30/09/2021, 10:14
Desumanos
por Nena Medeiros
Criado para conter animais de rua que pudessem representar potencial risco à saúde da população, o CCZ era, há alguns anos, uma masmorra medieval. Os bichos ficavam jogados em baias sujas e frias, à espera da morte ou de uma quase milagrosa adoção. Os doentes que não fossem logo abatidos eram misturados aos outros, condenando-os todos. Cães “acusados” de comportamento agressivo ou simplesmente de raças com má fama eram eliminados à entrada, sem qualquer chance de contraditório.
Em 2019, esse inferno foi suavizado por um grupo de voluntárias que se propôs a levar cuidados, agasalho e alimentação de qualidade. Elas passeavam com os cães, retiravam os bichos doentes e feridos para tratamento e promoviam a vacinação, castração, socialização e adoção, além de interceder pelos condenados.

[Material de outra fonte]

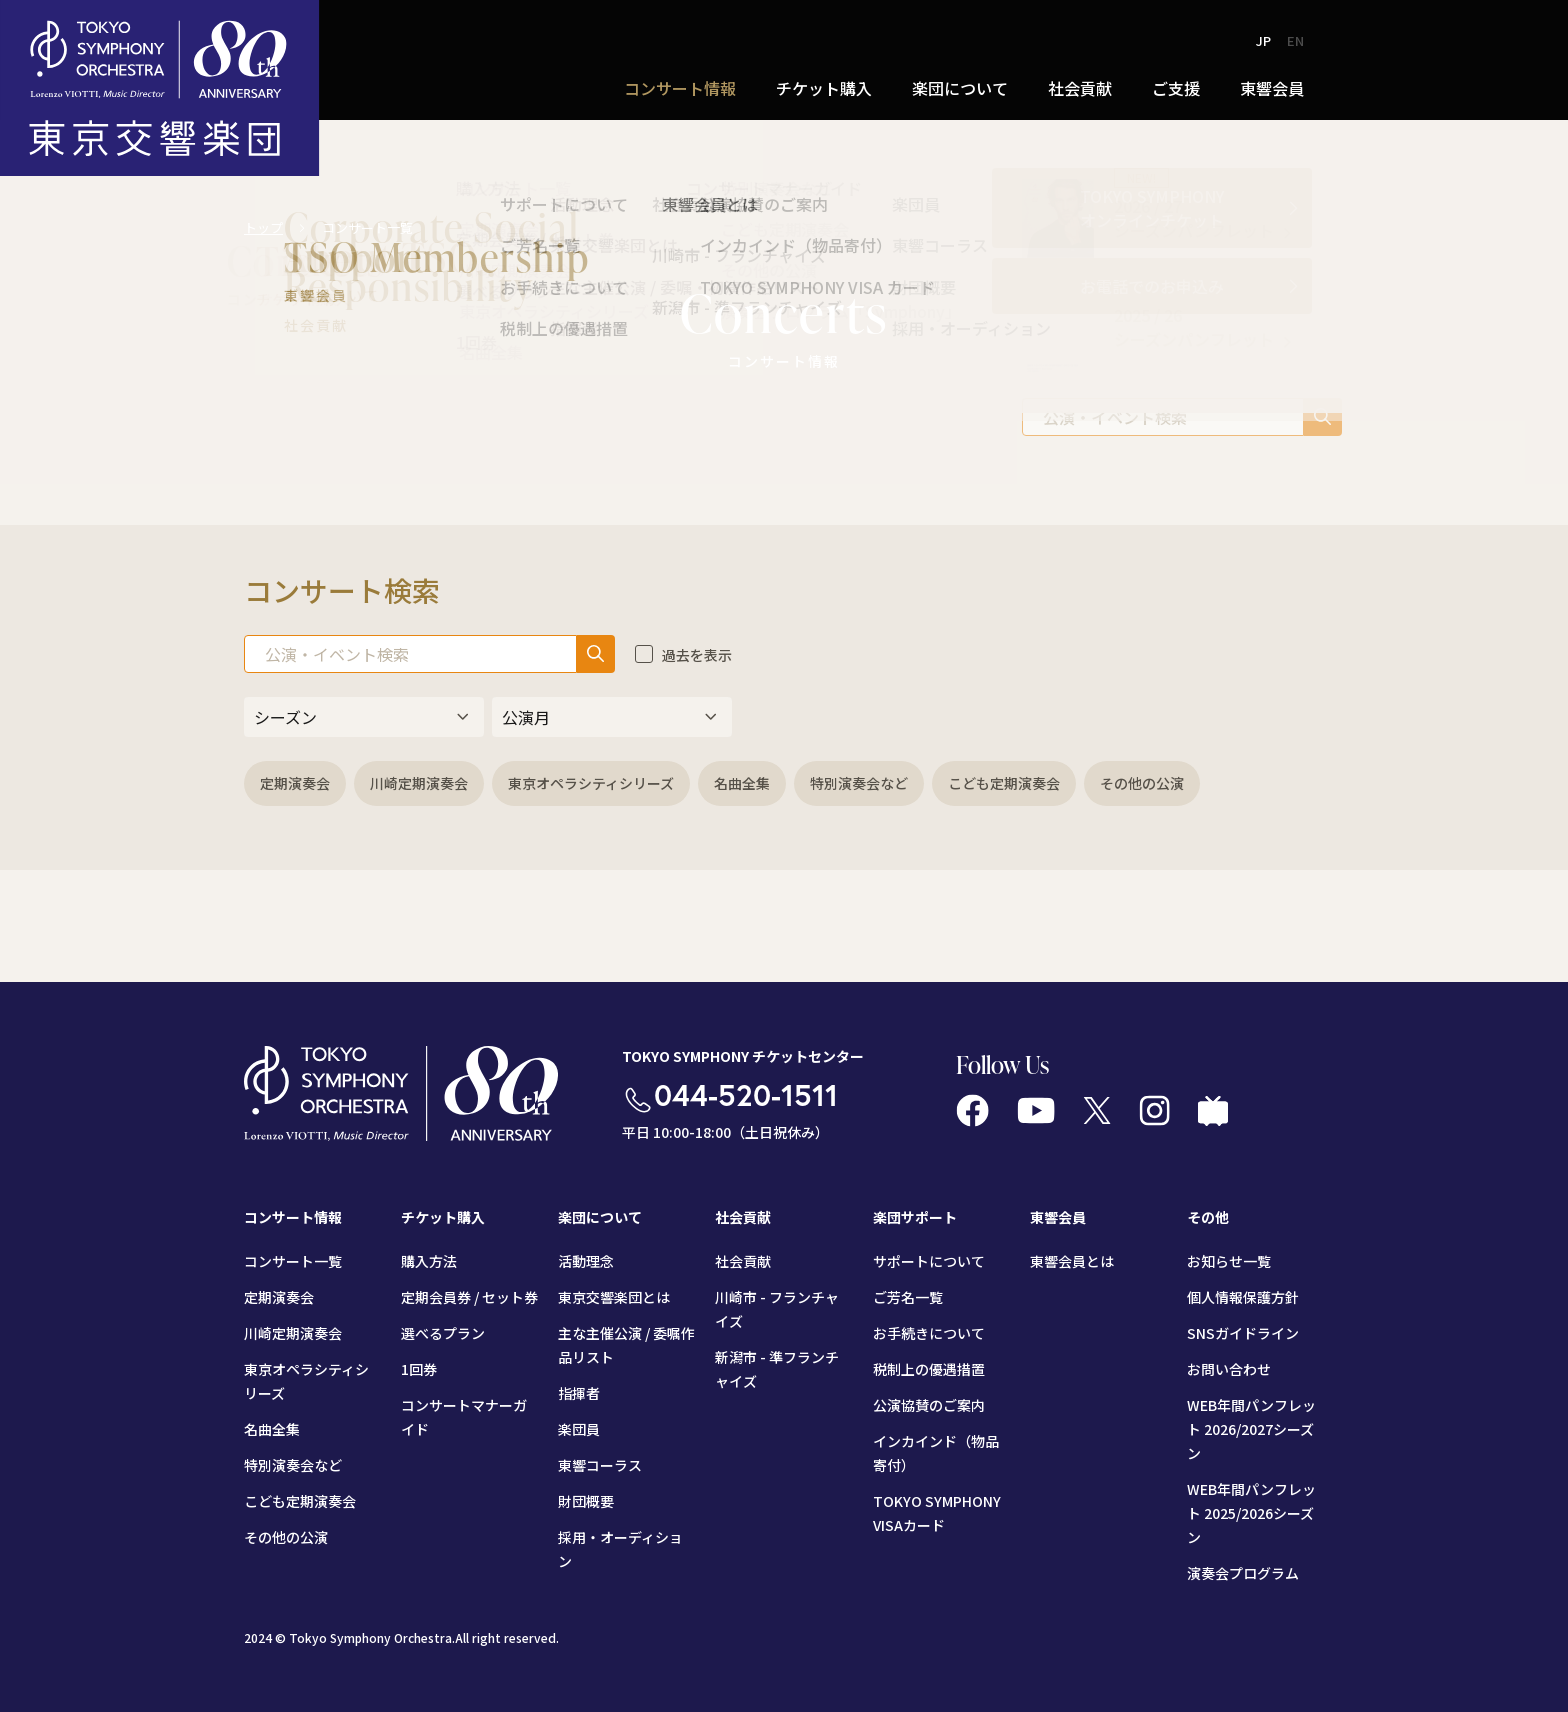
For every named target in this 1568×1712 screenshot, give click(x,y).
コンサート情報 (680, 88)
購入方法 (429, 1261)
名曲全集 (742, 783)
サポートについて (929, 1261)
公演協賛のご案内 (929, 1405)
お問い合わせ (1229, 1369)
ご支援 (1176, 88)
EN (1295, 40)
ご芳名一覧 (908, 1297)
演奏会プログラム (1243, 1573)
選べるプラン (443, 1333)
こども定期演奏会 (1004, 783)
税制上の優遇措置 (929, 1369)
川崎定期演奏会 (419, 783)
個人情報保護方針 (1243, 1297)
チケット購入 (824, 88)
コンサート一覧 (293, 1261)
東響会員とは (1072, 1261)
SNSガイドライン (1243, 1333)
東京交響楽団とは (614, 1297)
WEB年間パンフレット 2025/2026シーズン (1251, 1513)
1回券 (419, 1369)
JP (1263, 40)
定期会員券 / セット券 (469, 1297)
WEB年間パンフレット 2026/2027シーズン (1251, 1429)
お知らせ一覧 (1229, 1261)
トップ (263, 227)
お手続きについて (929, 1333)
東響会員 (1272, 88)
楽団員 (579, 1429)
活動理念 (586, 1261)
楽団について (960, 88)
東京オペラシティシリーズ (591, 783)
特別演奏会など (859, 783)
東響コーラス (600, 1465)
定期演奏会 (295, 783)
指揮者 (579, 1393)
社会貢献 (1080, 88)
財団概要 (586, 1501)
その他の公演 (1142, 783)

Infelizmente, uma troca na gestão do órgão está impedindo o Projeto Amigos da Zoonoses de atuar. As visitas aos finais de semana estão proibidas e, durante a semana, apenas uma pessoa pode entrar por poucas horas, o que dificulta os cuidados. A retirada de animais para lares temporários ou clínicas só pode ser realizada se o grupo oficializar a adoção, o que tem sido feito, apenas em casos extremos.
Como disse Bolsonaro, “nada está tão ruim que não possa piorar” e, então, lembramos que seres humanos ficaram igualmente jogados nos hospitais da Prevent Sênior, isolados de suas famílias e servindo de cobaias para tratamentos ineficazes, em apoio ao negacionismo do Planalto. Mais: como vira-latas eutanasiados por não conseguirem adotantes, pessoas amadas de alguém: pais, mães, avós, foram privados de oxigênio, sufocados ao cabo de duas semanas de internação para não darem prejuízo, conforme denúncias apresentadas à CPI: “óbito também é alta”.
No cinema, essas histórias seriam roteiro ruim, com vilões dando gargalhada a cada maldade. Na vida real, também. Com o agravante de que não há um super herói para nos devolver a esperança nessa humanidade perdida.